Tate and Brady refers to the collaboration of the poets Nahum Tate and Nicholas Brady, which produced one famous work, New Version of the Psalms of David (1696). This work was a metrical version of the Psalms, and largely ousted the old version of T. Sternhold and J. Hopkins' Psalter. Still regularly sung today is their version of Psalm 34, "Through all the changing scenes of life" (which was improved in the second edition of 1698).

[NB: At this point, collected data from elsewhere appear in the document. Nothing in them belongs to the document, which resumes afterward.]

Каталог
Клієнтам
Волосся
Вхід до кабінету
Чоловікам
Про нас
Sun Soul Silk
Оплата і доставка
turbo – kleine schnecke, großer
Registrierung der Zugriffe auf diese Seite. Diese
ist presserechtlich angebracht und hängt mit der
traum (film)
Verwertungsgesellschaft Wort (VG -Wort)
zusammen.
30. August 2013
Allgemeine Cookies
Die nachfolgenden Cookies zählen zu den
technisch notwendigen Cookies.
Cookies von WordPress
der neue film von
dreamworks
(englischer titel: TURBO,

As well as the 150 Psalms they also wrote metrical versions of the Lord's Prayer and the Apostles' Creed.

It was dedicated to King William III who also gave his royal allowance for its use in such churches as would, "think fit to receive it."

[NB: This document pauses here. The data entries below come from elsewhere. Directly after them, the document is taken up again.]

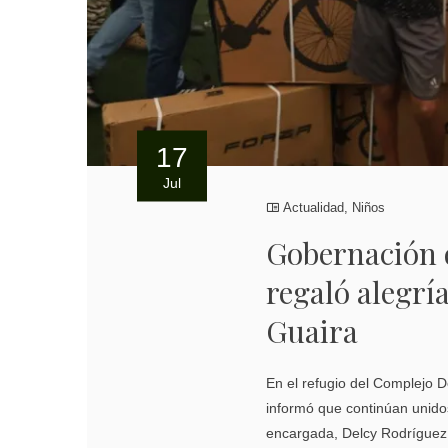
17
Jul
Actualidad
,
Niños
Gobernación 
regaló alegrí
Guaira
En el refugio del Complejo D
informó que continúan unido
encargada, Delcy Rodríguez,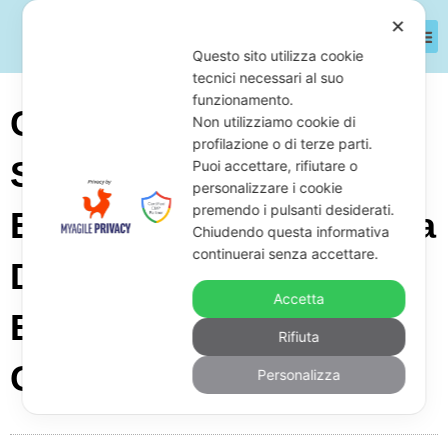
✕
Questo sito utilizza cookie
tecnici necessari al suo
funzionamento.
Come Posso Difendermi
Non utilizziamo cookie di
profilazione o di terze parti.
Se L’Agenzia Delle
Puoi accettare, rifiutare o
personalizzare i cookie
premendo i pulsanti desiderati.
Entrate Disconosce L’iva
Chiudendo questa informativa
continuerai senza accettare.
Detratta Su Fatture
Accetta
Emesse Da Soggetti
Rifiuta
Cessati
Personalizza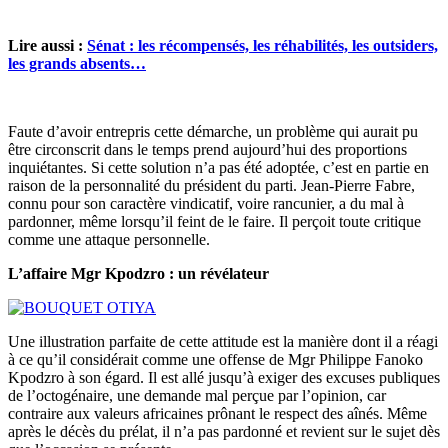
Lire aussi :
Sénat : les récompensés, les réhabilités, les outsiders,
les grands absents…
Faute d’avoir entrepris cette démarche, un problème qui aurait pu
être circonscrit dans le temps prend aujourd’hui des proportions
inquiétantes. Si cette solution n’a pas été adoptée, c’est en partie en
raison de la personnalité du président du parti. Jean-Pierre Fabre,
connu pour son caractère vindicatif, voire rancunier, a du mal à
pardonner, même lorsqu’il feint de le faire. Il perçoit toute critique
comme une attaque personnelle.
L’affaire Mgr Kpodzro : un révélateur
Une illustration parfaite de cette attitude est la manière dont il a réagi
à ce qu’il considérait comme une offense de Mgr Philippe Fanoko
Kpodzro à son égard. Il est allé jusqu’à exiger des excuses publiques
de l’octogénaire, une demande mal perçue par l’opinion, car
contraire aux valeurs africaines prônant le respect des aînés. Même
après le décès du prélat, il n’a pas pardonné et revient sur le sujet dès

Because of the association between the authors and the collection, the work itself is often referred to as "Tate and Brady".

Tate's well-known Christmas carol "While Shepherds Watched Their Flocks by Night" was first printed in A Supplement to the New Version of the Psalms by Dr Brady and Mr Tate, published in 1700.

By the early 1900s, it was remarked that the work, like the hymns of Isaac Watts, had "not stood the test of time", and that "Tate and Brady's psalms are not to be found in our hymnals". J. Cuthbert Hadden commented:
“it had defects which the earlier version had not. It showed a frequent weakness and wordy inflation which the Sternhold Psalter seldom exhibits. As the author of "The Minstrel" says in his Letter to Dr. Blair: "It often sinks into flatness and prose; and as often affects familiar phrase, antitheses, and other conceits that prevailed among the middling poets of its time." Archdeacon Hare writes that it "has been singularly successful in stripping the Psalms of their life and power"; and James Montgomery thinks it is at least as inanimate as the Sternhold version. In our own day there may be conflicting opinions as to the merits of the two Psalters: but at any rate, we think a fair judgment of the Tate and Brady version would be that “though not excellent, it was not intolerable." it never quite succeeded in supplanting the earlier Psalter: the present century was nearly reached before it distanced
its competitor; and not long after this both versions became "reminiscences of the past."